Title: The Future of the Professions: how Technology will transform the Work of Human Experts
Authors: Richard and Daniel Susskind
ISBN: 978-0-19-871339- 5
Reviewer: Kate Wadia, Phase 3 Consulting
Reviewer’s Rating: 3 out of 5
Inspired by hearing Daniel Susskind introduce his book at the CIPD Learning & Development Show this year, I had looked forward to reading “The Future of the Professions”. Had I read the book first I suspect I’d not have been in the audience. That said, the topic is fascinating and this review might help you decide whether it’s worth its weight in, well, weight!
Technology will take away the roles of the professionals. This is a confident verdict and put to the reader with evidence-based conviction.
Note that the authors focus purely on the pure professions. HR are, by the way, tenuous as to whether we’d count. Professionalism is all about the sharing of professional knowledge and based on “the grand bargain”, wherein society grants an exclusivity to work in a particular field (e.g. medicine or the law).
Because of this enclosure, there is the problem of affordable access for all. Could technology allow this knowledge to be shared in different ways?
The book opens with pointing to considerable flaws of traditional professionalism, including economic, technological, psychological and moral. There is compelling detail on each progression’s technical advancement (Did you know that more people signed up to Harvard MOOC’s in one year than to the physical university in the 377 years of its prior history?)
Journalists and tax accountants may be less surprised by the perceived threat of technology, but lawyers and medical consultants sit up and take note!

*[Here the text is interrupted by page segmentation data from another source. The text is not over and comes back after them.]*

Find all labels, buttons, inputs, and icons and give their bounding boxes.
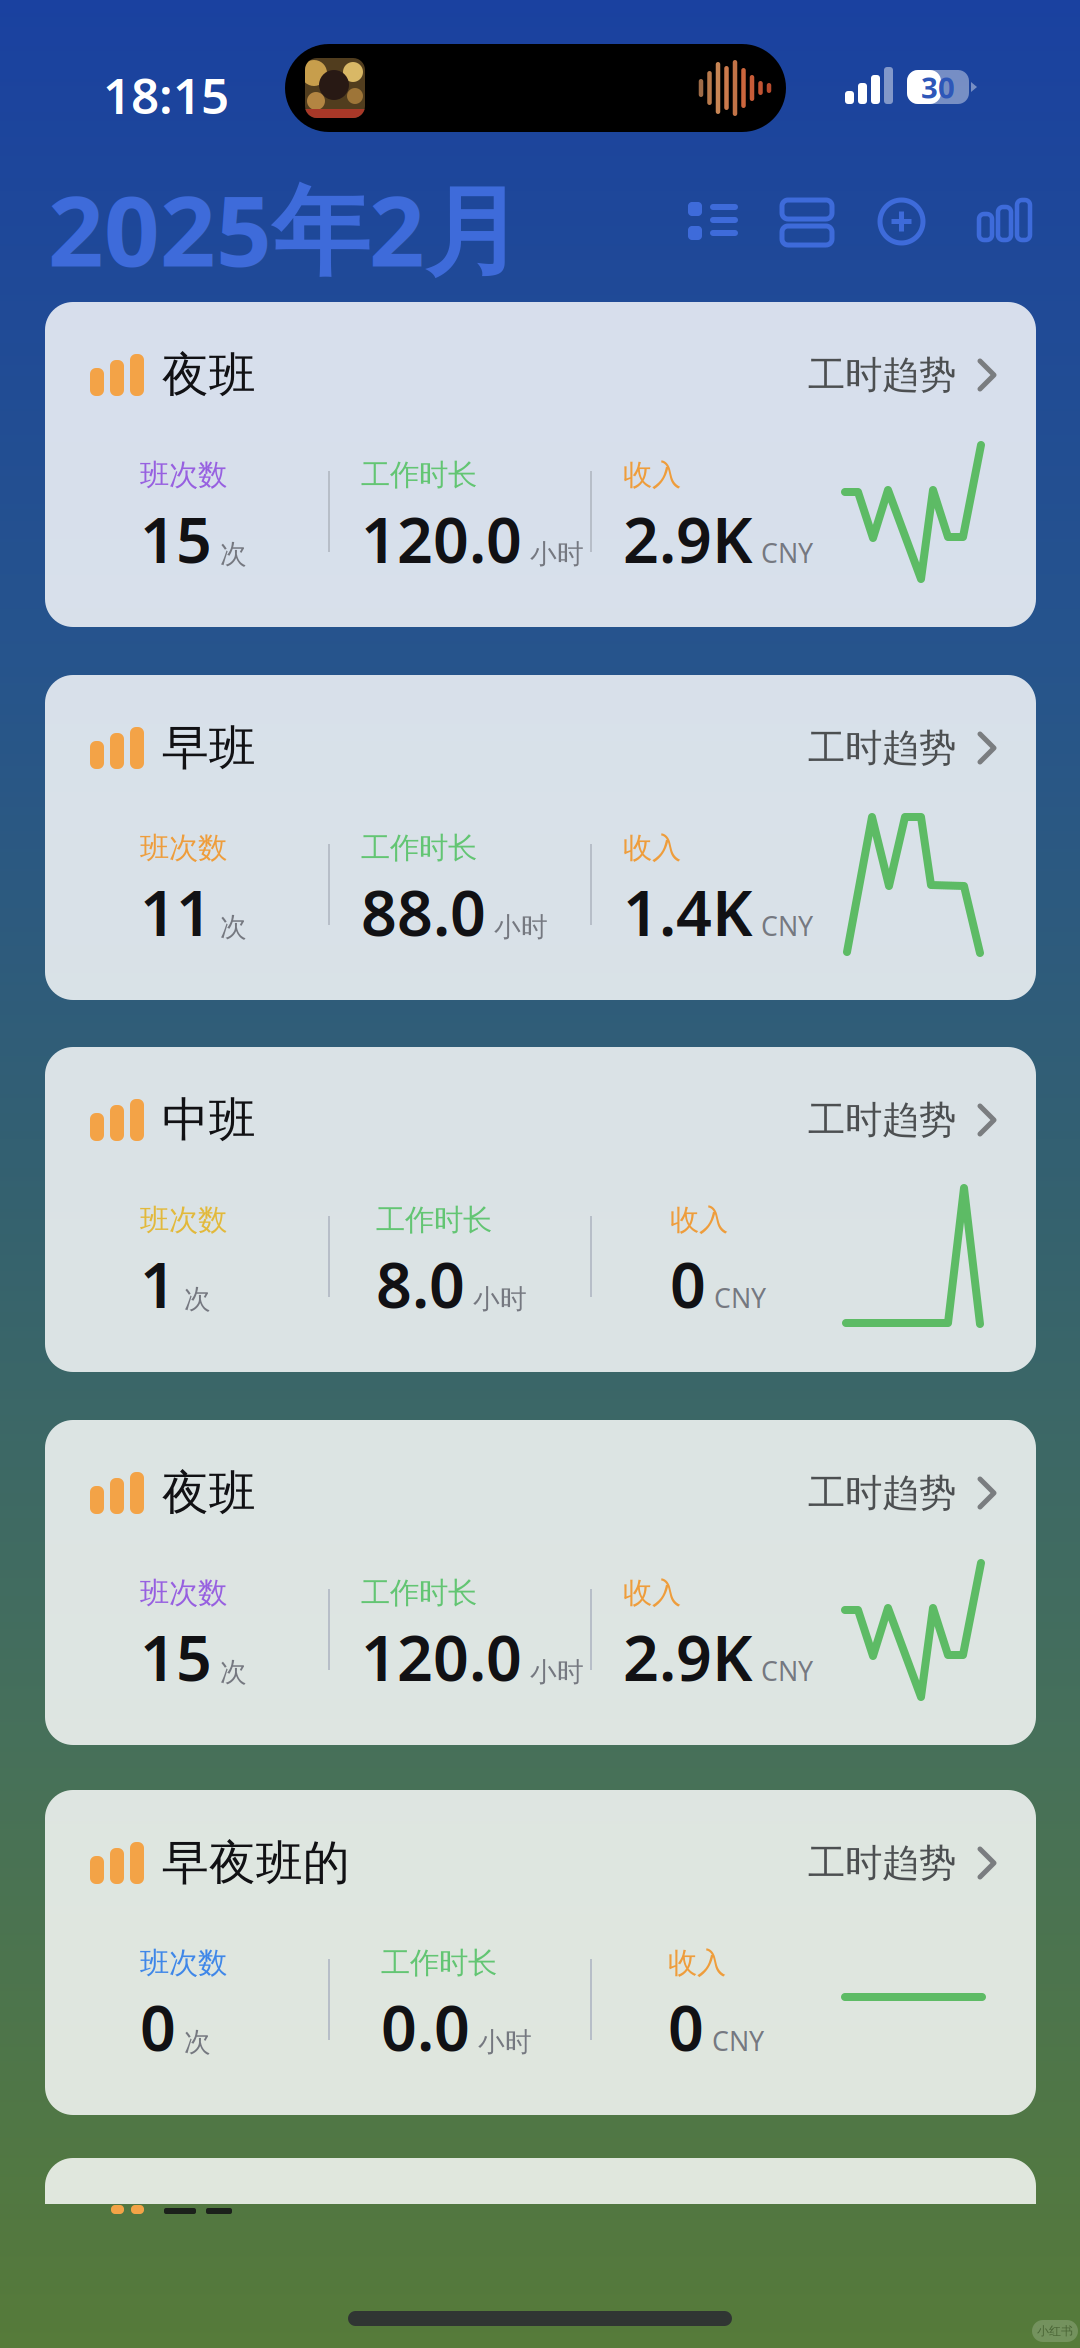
- staticText: 1: [140, 1242, 176, 1325]
- button[interactable]: [688, 200, 738, 244]
- staticText: 工作时长: [361, 457, 477, 493]
- staticText: 早夜班的: [162, 1834, 350, 1892]
- staticText: 次: [220, 538, 247, 570]
- staticText: 0: [670, 1242, 706, 1325]
- staticText: 次: [220, 911, 247, 944]
- button[interactable]: [45, 2158, 1036, 2248]
- button[interactable]: 早夜班的: [45, 1790, 1036, 2115]
- staticText: 工时趋势: [808, 1470, 956, 1516]
- staticText: CNY: [761, 1653, 813, 1688]
- staticText: 工时趋势: [808, 1097, 956, 1143]
- staticText: 工时趋势: [808, 352, 956, 398]
- button[interactable]: 早班: [45, 675, 1036, 1000]
- staticText: 班次数: [140, 457, 227, 493]
- staticText: 工时趋势: [808, 1840, 956, 1886]
- staticText: CNY: [712, 2023, 764, 2058]
- button[interactable]: 中班: [45, 1047, 1036, 1372]
- staticText: 30: [921, 68, 955, 106]
- staticText: 班次数: [140, 830, 227, 866]
- staticText: 次: [184, 2026, 211, 2058]
- staticText: 收入: [623, 457, 681, 493]
- staticText: 0: [668, 1985, 704, 2068]
- staticText: 2025年2月: [48, 164, 522, 293]
- staticText: 工作时长: [361, 1575, 477, 1611]
- staticText: 收入: [623, 830, 681, 866]
- staticText: 8.0: [376, 1242, 465, 1325]
- staticText: 0: [140, 1985, 176, 2068]
- staticText: CNY: [761, 535, 813, 570]
- staticText: 班次数: [140, 1202, 227, 1238]
- staticText: 中班: [162, 1091, 256, 1149]
- staticText: 收入: [670, 1202, 728, 1238]
- staticText: 夜班: [162, 1464, 256, 1522]
- staticText: 次: [184, 1283, 211, 1316]
- staticText: 0.0: [381, 1985, 470, 2068]
- staticText: 班次数: [140, 1575, 227, 1611]
- staticText: 工作时长: [376, 1202, 492, 1238]
- staticText: 2.9K: [623, 497, 753, 580]
- staticText: 早班: [162, 719, 256, 777]
- staticText: 120.0: [361, 497, 522, 580]
- staticText: 收入: [668, 1945, 726, 1981]
- button[interactable]: [880, 200, 923, 243]
- staticText: 收入: [623, 1575, 681, 1611]
- staticText: 工作时长: [381, 1945, 497, 1981]
- button[interactable]: 夜班: [45, 1420, 1036, 1745]
- staticText: CNY: [714, 1280, 766, 1315]
- staticText: 11: [140, 870, 212, 953]
- staticText: 小时: [494, 911, 548, 944]
- button[interactable]: [979, 200, 1030, 240]
- staticText: 15: [140, 497, 212, 580]
- staticText: 15: [140, 1615, 212, 1698]
- staticText: CNY: [761, 908, 813, 943]
- staticText: 班次数: [140, 1945, 227, 1981]
- staticText: 工作时长: [361, 830, 477, 866]
- staticText: 2.9K: [623, 1615, 753, 1698]
- staticText: 1.4K: [623, 870, 753, 953]
- staticText: 88.0: [361, 870, 486, 953]
- staticText: 小时: [478, 2026, 532, 2058]
- staticText: 夜班: [162, 346, 256, 404]
- button[interactable]: [782, 200, 832, 245]
- staticText: 小时: [473, 1283, 527, 1316]
- staticText: 18:15: [103, 62, 229, 128]
- button[interactable]: 夜班: [45, 302, 1036, 627]
- staticText: 120.0: [361, 1615, 522, 1698]
- staticText: 次: [220, 1656, 247, 1688]
- staticText: 小时: [530, 1656, 584, 1688]
- staticText: 小红书: [1037, 2324, 1073, 2338]
- staticText: 小时: [530, 538, 584, 570]
- staticText: 工时趋势: [808, 725, 956, 771]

At this point I’m rather glad that HR escapes the radar…
Next chapters address the apparently non-technical trends in professional bodies, such as different employment models and the decomposition of work. I find these unnecessarily categorised and intellectualised when simple concepts could be plainly put. Who needs discussion about disintermediarisation or reintermediarisation?
But there is one distinction on terminology I support which is that “disruption” is unhelpfully threatening and can better be framed as “innovation”. Not least because the authors point out that with this new knowledge-sharing and increased access a “latent demand” is unleashed. More students can learn, more patients be treated.
Part 2 looks not at evidence but at theory and at this point I inwardly groan. The irony deserves not to be lost that an enthusiastic advocacy of futuristic forms of knowledge-sharing is presented here in the form of a farily hefty, academic textbook. A few TED talks, some YouTube or a Twitter Moment might have been more pertinent.
Moving on a model is shown of knowledge-based professionalism shifting from craft, through standardisation and systemisation and, ahead, to sharing externally – with or without exclusive control and ownership. There are different ways in which specialism can be “put out there” but because there is so strong a client benefit, this will happen. There is “no softening the blow”.
And after the professions?
There will be upsides. Higher volumes as latent demand is released, new types of work (12 types are depicted, including empathisers, moderators, knowledge-engineers), and conceivably a twist in the tale where users are prepared to pay a premium to have a human!
The conclusion is that, so strong is the societal argument for liberating specialist knowledge, enabled by technology, that it would be a “sin of omission” not to allow it.
Congratulations to those who make it that far with “The Future of the Professions”! But if you do, you will have taken a mind-bending, intelligent journey and feel professionally the richer for it.